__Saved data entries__
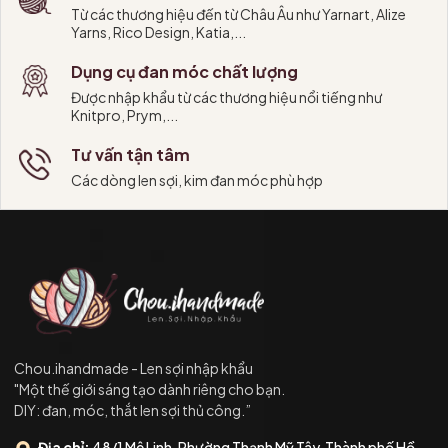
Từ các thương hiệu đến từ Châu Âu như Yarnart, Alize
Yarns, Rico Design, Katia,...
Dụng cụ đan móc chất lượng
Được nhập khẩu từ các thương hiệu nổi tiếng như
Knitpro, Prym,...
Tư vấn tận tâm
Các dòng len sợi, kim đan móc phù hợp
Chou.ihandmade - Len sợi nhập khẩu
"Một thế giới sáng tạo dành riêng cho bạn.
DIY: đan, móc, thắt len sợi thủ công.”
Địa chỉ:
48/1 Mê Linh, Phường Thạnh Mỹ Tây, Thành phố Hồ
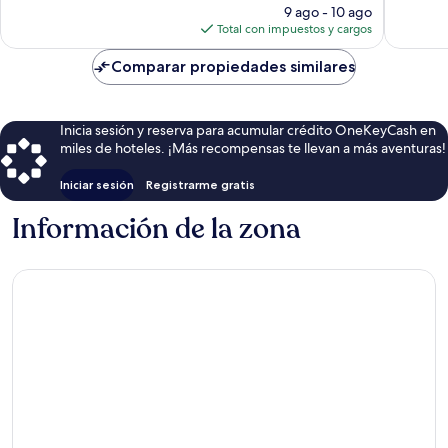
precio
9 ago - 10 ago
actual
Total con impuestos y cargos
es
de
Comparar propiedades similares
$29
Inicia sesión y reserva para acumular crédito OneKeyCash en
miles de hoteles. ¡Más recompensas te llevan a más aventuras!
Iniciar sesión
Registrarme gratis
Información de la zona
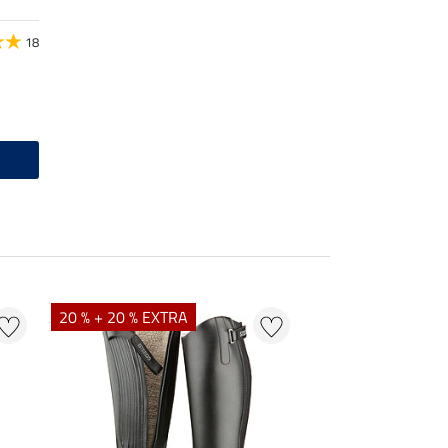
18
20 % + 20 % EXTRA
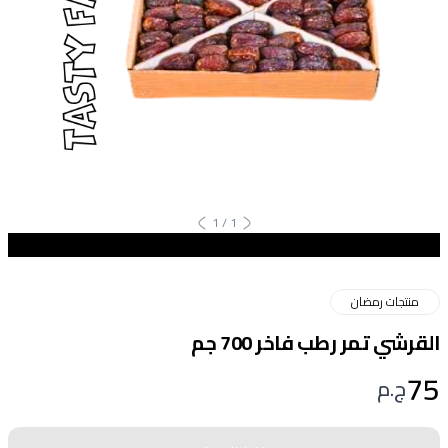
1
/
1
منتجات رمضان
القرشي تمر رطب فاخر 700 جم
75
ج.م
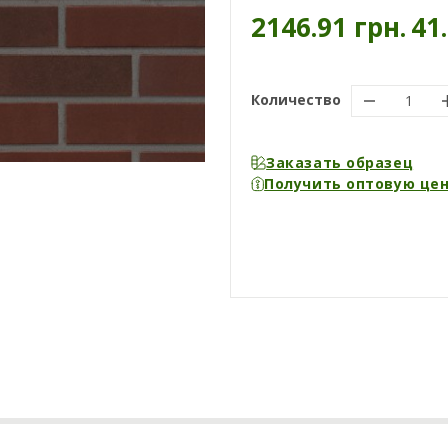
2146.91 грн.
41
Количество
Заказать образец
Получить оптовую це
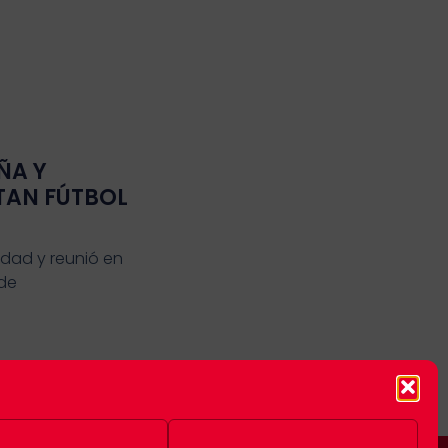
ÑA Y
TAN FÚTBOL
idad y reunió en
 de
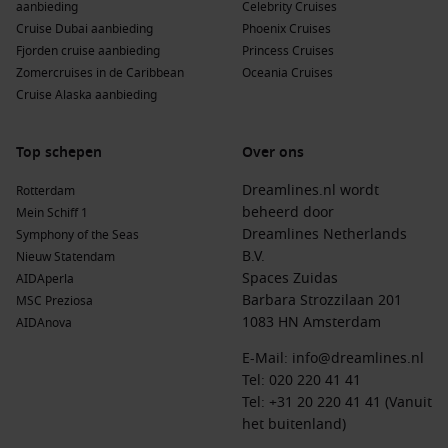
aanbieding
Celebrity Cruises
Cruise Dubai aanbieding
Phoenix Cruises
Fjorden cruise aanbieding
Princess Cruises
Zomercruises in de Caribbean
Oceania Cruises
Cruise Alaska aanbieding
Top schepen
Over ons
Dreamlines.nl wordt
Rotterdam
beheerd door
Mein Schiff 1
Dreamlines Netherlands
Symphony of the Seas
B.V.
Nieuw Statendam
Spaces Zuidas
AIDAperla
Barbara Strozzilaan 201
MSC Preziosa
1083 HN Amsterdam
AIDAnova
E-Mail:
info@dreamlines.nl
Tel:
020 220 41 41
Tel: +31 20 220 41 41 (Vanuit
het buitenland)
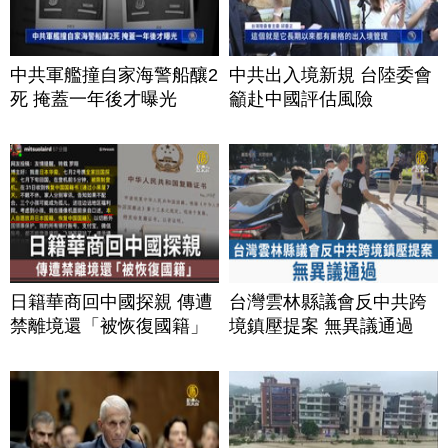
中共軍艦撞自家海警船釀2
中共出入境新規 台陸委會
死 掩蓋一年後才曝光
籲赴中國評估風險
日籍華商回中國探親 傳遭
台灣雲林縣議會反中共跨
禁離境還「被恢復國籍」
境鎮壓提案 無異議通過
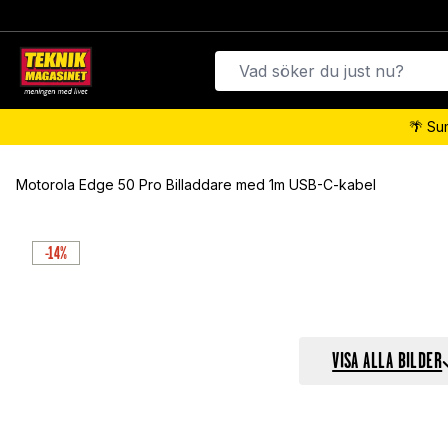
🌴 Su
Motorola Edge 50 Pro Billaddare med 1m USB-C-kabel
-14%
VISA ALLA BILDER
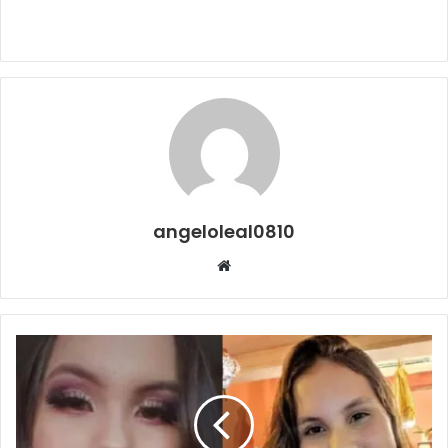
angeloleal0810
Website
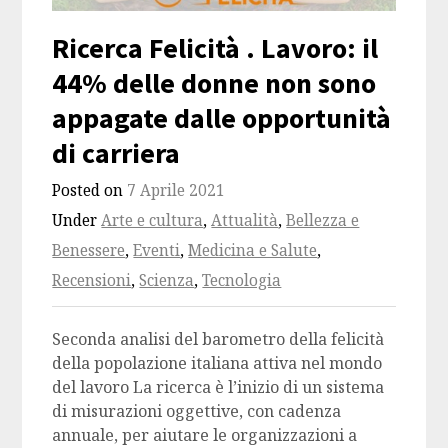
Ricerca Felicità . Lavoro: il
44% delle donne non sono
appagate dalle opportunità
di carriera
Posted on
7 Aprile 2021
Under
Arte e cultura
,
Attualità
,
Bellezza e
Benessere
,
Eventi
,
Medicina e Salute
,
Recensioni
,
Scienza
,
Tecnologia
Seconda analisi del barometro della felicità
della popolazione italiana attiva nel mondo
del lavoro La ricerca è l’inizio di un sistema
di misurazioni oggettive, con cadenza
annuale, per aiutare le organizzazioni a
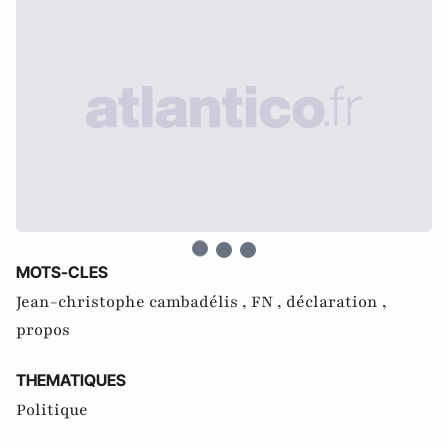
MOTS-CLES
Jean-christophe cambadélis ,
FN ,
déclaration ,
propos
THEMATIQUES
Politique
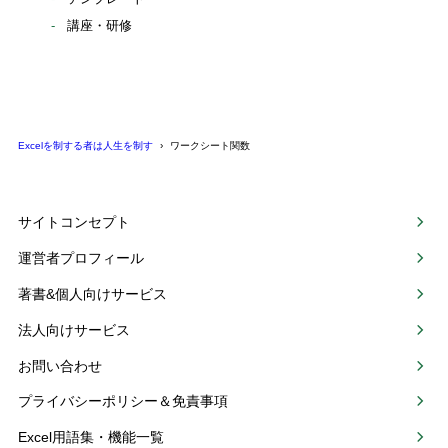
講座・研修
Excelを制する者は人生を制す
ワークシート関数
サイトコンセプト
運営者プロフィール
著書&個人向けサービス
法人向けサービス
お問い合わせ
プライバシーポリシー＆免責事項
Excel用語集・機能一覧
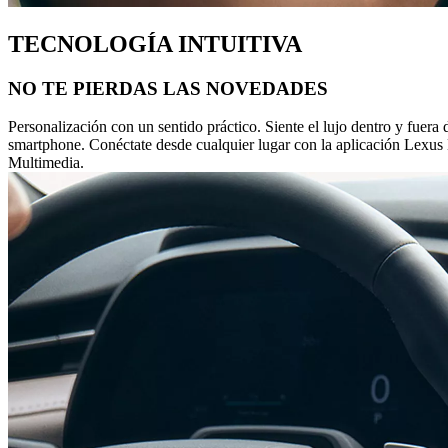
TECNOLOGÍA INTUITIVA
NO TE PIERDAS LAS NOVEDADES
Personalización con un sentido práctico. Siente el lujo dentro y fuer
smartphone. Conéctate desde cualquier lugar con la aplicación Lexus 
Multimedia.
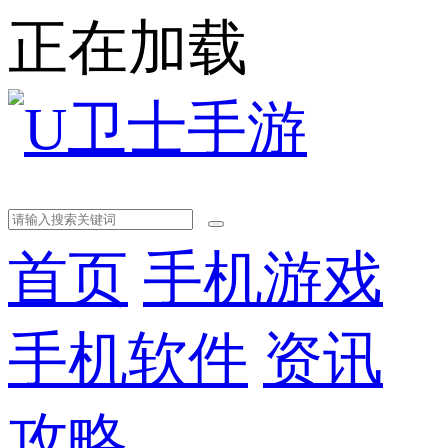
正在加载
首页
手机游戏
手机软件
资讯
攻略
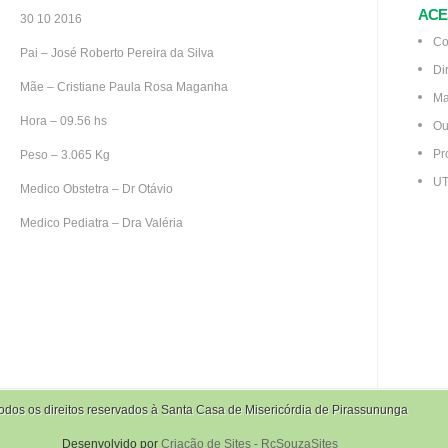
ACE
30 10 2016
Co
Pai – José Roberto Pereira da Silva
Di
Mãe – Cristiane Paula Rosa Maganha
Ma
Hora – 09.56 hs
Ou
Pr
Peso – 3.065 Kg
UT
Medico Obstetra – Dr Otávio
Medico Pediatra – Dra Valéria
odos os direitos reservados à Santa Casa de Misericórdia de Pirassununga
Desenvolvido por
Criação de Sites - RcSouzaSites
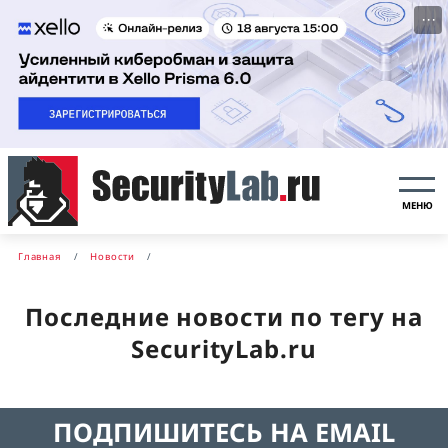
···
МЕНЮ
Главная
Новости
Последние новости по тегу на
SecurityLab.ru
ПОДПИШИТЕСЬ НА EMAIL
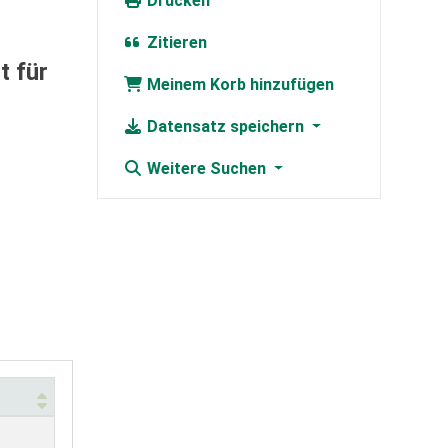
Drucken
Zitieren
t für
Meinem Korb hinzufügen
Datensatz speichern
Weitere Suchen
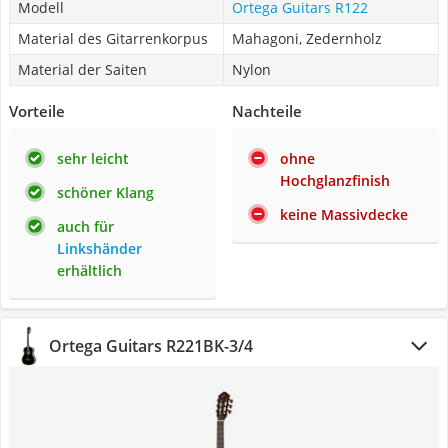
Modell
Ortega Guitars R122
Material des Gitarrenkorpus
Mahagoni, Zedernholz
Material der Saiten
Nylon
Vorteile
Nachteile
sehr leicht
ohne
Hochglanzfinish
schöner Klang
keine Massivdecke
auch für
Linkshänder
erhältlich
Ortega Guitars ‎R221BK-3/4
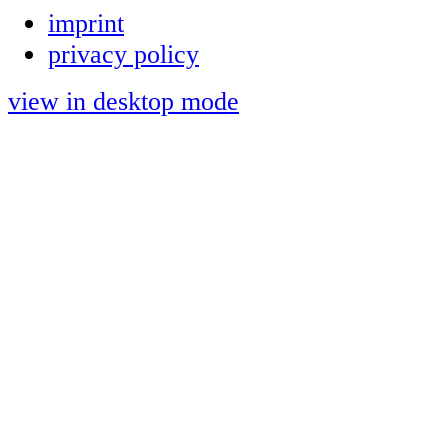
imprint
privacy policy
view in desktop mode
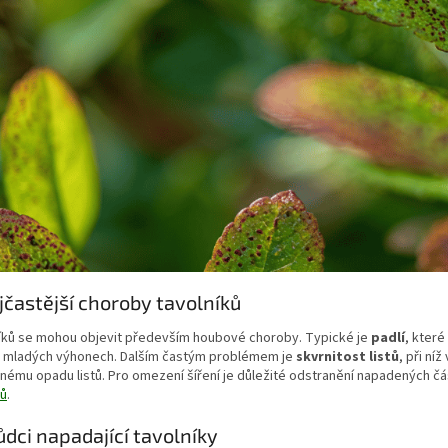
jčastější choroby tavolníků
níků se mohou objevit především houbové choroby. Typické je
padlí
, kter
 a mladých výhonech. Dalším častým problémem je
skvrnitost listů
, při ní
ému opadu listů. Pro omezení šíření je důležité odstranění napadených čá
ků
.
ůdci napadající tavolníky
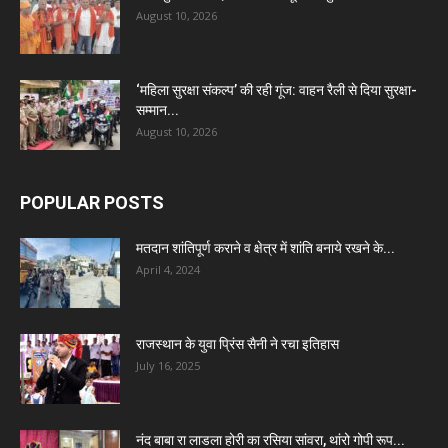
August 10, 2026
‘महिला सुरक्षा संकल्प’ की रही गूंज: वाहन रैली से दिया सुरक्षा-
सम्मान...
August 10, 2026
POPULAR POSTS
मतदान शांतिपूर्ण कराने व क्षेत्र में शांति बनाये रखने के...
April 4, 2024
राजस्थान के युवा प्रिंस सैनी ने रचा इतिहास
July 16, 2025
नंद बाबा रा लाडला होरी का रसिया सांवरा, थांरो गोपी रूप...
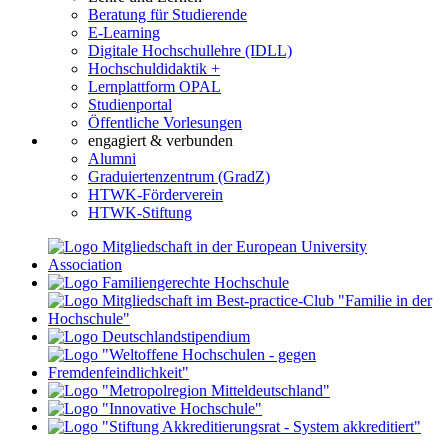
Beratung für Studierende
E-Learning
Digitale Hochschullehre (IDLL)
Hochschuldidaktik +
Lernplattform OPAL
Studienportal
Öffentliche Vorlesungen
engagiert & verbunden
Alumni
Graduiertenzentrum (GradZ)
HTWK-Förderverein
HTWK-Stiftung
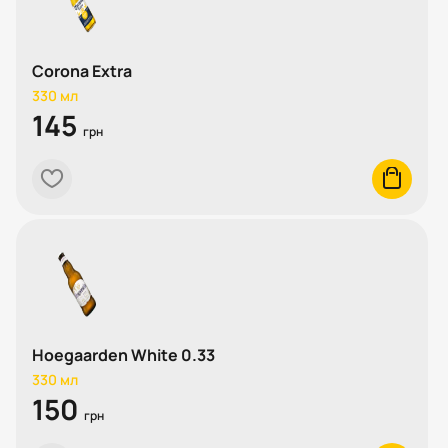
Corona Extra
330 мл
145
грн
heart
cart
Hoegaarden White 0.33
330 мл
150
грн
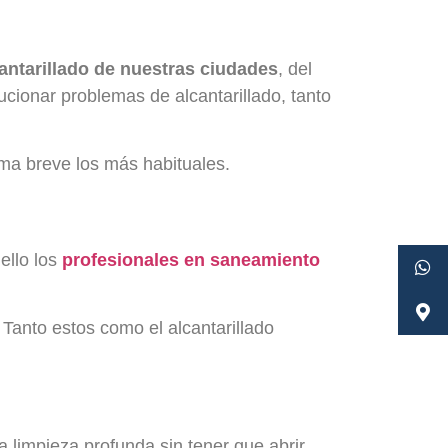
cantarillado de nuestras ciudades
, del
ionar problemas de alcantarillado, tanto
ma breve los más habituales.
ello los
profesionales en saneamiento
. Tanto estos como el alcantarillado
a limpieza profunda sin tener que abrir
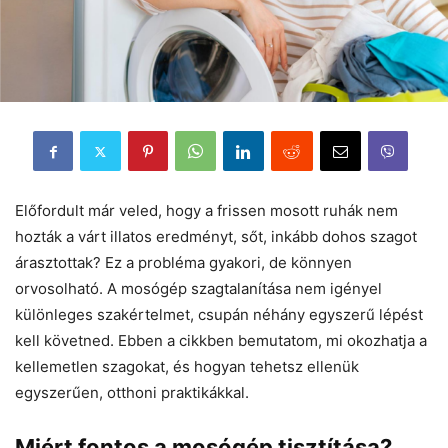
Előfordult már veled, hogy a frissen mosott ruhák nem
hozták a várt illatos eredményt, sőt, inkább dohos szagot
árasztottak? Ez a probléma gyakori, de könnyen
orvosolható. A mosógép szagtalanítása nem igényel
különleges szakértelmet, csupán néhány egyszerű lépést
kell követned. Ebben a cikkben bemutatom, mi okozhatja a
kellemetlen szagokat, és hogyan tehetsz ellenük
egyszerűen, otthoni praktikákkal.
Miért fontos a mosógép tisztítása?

__GOAL OF THE EXERCISE__
Output exactly the lines above that lie between the line with "view in desktop mode" and the line with "HTWK-Stiftung", those two lines included, and no pictures.

__RESPONSE__
view in desktop mode
jčastější choroby tavolníků
níků se mohou objevit především houbové choroby. Typické je
padlí
, kter
 a mladých výhonech. Dalším častým problémem je
skvrnitost listů
, při ní
ému opadu listů. Pro omezení šíření je důležité odstranění napadených čá
ků
.
ůdci napadající tavolníky
August 10, 2026
‘महिला सुरक्षा संकल्प’ की रही गूंज: वाहन रैली से दिया सुरक्षा-
सम्मान...
August 10, 2026
POPULAR POSTS
मतदान शांतिपूर्ण कराने व क्षेत्र में शांति बनाये रखने के...
April 4, 2024
राजस्थान के युवा प्रिंस सैनी ने रचा इतिहास
July 16, 2025
नंद बाबा रा लाडला होरी का रसिया सांवरा, थांरो गोपी रूप...
Beratung für Studierende
E-Learning
Digitale Hochschullehre (IDLL)
Hochschuldidaktik +
Lernplattform OPAL
Studienportal
Öffentliche Vorlesungen
engagiert & verbunden
Alumni
Graduiertenzentrum (GradZ)
HTWK-Förderverein
HTWK-Stiftung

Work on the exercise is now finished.